Your objective: The response should consist of the records, reproduced exactly.

**** Material for the task ****

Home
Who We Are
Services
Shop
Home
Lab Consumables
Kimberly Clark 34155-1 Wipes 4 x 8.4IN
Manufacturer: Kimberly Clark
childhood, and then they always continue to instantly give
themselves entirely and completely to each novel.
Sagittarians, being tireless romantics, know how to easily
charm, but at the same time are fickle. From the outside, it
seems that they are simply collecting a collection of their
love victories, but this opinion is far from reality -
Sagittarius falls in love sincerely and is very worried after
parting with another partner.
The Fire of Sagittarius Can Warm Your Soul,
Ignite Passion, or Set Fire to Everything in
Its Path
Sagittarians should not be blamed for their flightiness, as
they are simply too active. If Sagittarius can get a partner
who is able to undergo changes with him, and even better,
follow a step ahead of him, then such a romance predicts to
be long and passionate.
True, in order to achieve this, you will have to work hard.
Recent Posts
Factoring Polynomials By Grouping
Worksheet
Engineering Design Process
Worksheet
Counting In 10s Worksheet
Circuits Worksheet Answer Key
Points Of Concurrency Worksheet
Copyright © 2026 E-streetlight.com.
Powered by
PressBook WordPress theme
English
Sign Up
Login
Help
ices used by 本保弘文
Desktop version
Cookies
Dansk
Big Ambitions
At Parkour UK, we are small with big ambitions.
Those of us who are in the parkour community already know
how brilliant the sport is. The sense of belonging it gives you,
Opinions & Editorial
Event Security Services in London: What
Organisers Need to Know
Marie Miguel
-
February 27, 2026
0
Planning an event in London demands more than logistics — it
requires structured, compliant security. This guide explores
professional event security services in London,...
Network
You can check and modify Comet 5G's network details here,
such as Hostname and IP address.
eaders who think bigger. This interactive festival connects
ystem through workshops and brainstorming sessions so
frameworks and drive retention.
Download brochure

****

Response to the task:
Home
Who We Are
Services
Shop
Home
Lab Consumables
Kimberly Clark 34155-1 Wipes 4 x 8.4IN
Manufacturer: Kimberly Clark
childhood, and then they always continue to instantly give
themselves entirely and completely to each novel.
Sagittarians, being tireless romantics, know how to easily
charm, but at the same time are fickle. From the outside, it
seems that they are simply collecting a collection of their
love victories, but this opinion is far from reality -
Sagittarius falls in love sincerely and is very worried after
parting with another partner.
The Fire of Sagittarius Can Warm Your Soul,
Ignite Passion, or Set Fire to Everything in
Its Path
Sagittarians should not be blamed for their flightiness, as
they are simply too active. If Sagittarius can get a partner
who is able to undergo changes with him, and even better,
follow a step ahead of him, then such a romance predicts to
be long and passionate.
True, in order to achieve this, you will have to work hard.
Recent Posts
Factoring Polynomials By Grouping
Worksheet
Engineering Design Process
Worksheet
Counting In 10s Worksheet
Circuits Worksheet Answer Key
Points Of Concurrency Worksheet
Copyright © 2026 E-streetlight.com.
Powered by
PressBook WordPress theme
English
Sign Up
Login
Help
ices used by 本保弘文
Desktop version
Cookies
Dansk
Big Ambitions
At Parkour UK, we are small with big ambitions.
Those of us who are in the parkour community already know
how brilliant the sport is. The sense of belonging it gives you,
Opinions & Editorial
Event Security Services in London: What
Organisers Need to Know
Marie Miguel
-
February 27, 2026
0
Planning an event in London demands more than logistics — it
requires structured, compliant security. This guide explores
professional event security services in London,...
Network
You can check and modify Comet 5G's network details here,
such as Hostname and IP address.
eaders who think bigger. This interactive festival connects
ystem through workshops and brainstorming sessions so
frameworks and drive retention.
Download brochure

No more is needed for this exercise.